The same instinct cannot be confined to one part of life. If one approaches strangers, clients, officials, and employees as objects to be exploited, the family cannot remain untouched. Parents cannot trust children, and children cannot trust parents. Without the glue of morality and reason, intellectual and financial capital cannot accumulate. Life becomes Groundhog Day: no learning, no guilt, no feedback, no causality.

Business, too, is imagined not as value creation but as the transfer of money from another pocket into one’s own. Service is incidental. Quality is theater.

I once visited a company that manufactured pharmaceutical excipients—the white carrier powder into which active medicine would later be mixed. I expected a sterile, regulated facility. Instead, we walked in wearing outdoor shoes; the floor and even the air were thick with the powder. Workers in unclean clothing manually filled bags. Worse, expired powder was being mixed with fresh material to meet a specified grade. The manager disclosed this not with shame, but with pride. The point was not to produce value, but to satisfy the appearance of a standard.
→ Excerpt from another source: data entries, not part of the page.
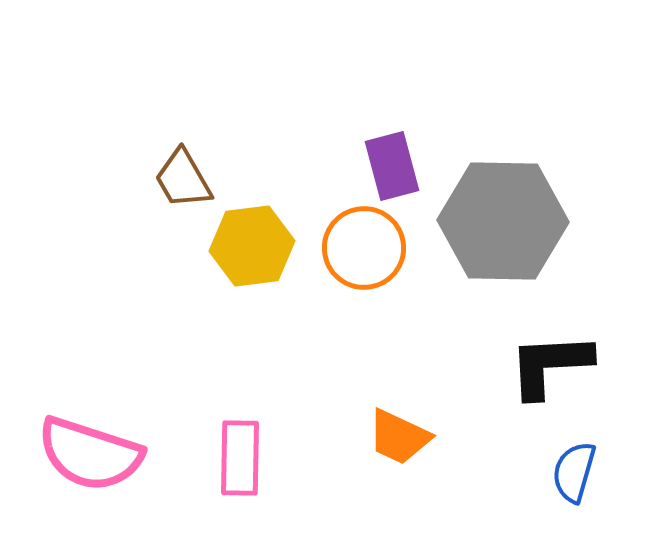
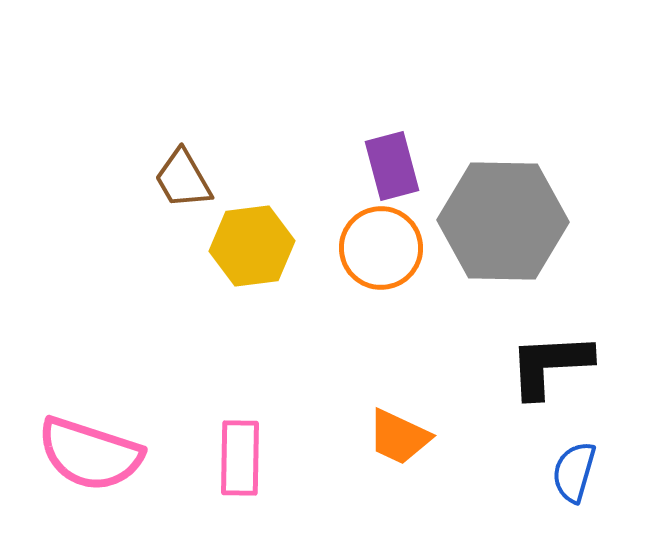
orange circle: moved 17 px right
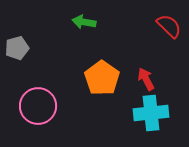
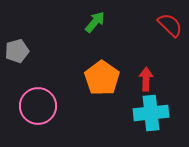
green arrow: moved 11 px right; rotated 120 degrees clockwise
red semicircle: moved 1 px right, 1 px up
gray pentagon: moved 3 px down
red arrow: rotated 30 degrees clockwise
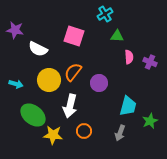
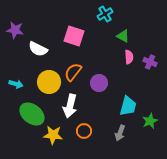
green triangle: moved 6 px right; rotated 24 degrees clockwise
yellow circle: moved 2 px down
green ellipse: moved 1 px left, 1 px up
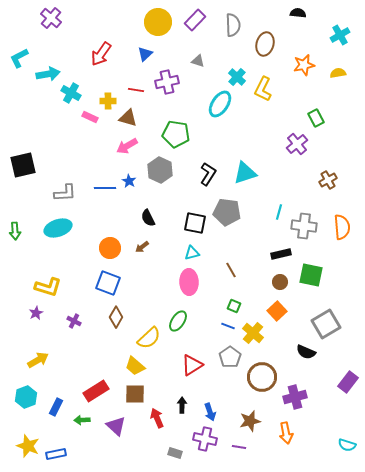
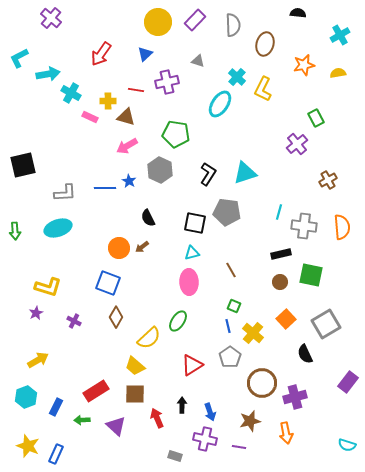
brown triangle at (128, 118): moved 2 px left, 1 px up
orange circle at (110, 248): moved 9 px right
orange square at (277, 311): moved 9 px right, 8 px down
blue line at (228, 326): rotated 56 degrees clockwise
black semicircle at (306, 352): moved 1 px left, 2 px down; rotated 42 degrees clockwise
brown circle at (262, 377): moved 6 px down
gray rectangle at (175, 453): moved 3 px down
blue rectangle at (56, 454): rotated 54 degrees counterclockwise
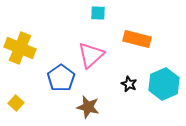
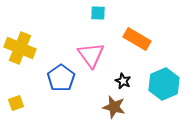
orange rectangle: rotated 16 degrees clockwise
pink triangle: rotated 24 degrees counterclockwise
black star: moved 6 px left, 3 px up
yellow square: rotated 28 degrees clockwise
brown star: moved 26 px right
By itself, the excipient was not the final medicine. But in a complex economy, every such compromise travels downstream. Each small evasion becomes another compromised part in a larger system already unable to trust itself.

The same pattern runs through every institution: the appearance of compliance survives while the substance is quietly destroyed. Standards exist, procedures exist, documents exist, but each is hollowed out by the same instinct to evade, extract, and get away with it.

The written laws and superficial structures left behind by the British—checks and balances, common law, procedure, and the rule of law—remain largely in place. But once these institutions passed into Indian hands, the spirit animating them was inverted. What was designed to restrain power became a machinery of exploitation and expropriation.

The institutions have not vanished. Their outer shells—offices, uniforms, seals, procedures—remain, but their function has been grotesquely reversed. This was not an accident. It was inevitable in a culture still ruled by the iron law of “might makes right,” where expediency is the governing principle and reason, morality, and self-responsibility never took root.

Had Indian society remained in smaller, localized units, a crude but immediate tribal justice might have preserved a minimal order more aligned with its nature. The terrible possibility is that, when the hollowed-out Western scaffolding finally collapses, what rises from the ruins may prove more functional precisely because it is more primitive—however nightmarish it appears to civilized eyes.

This is the slow, inexorable apocalypse of second-hand modernity: imported institutions rotting from the inside until nothing remains but predation wearing the mask of civilization. The forms survive. The soul has already died.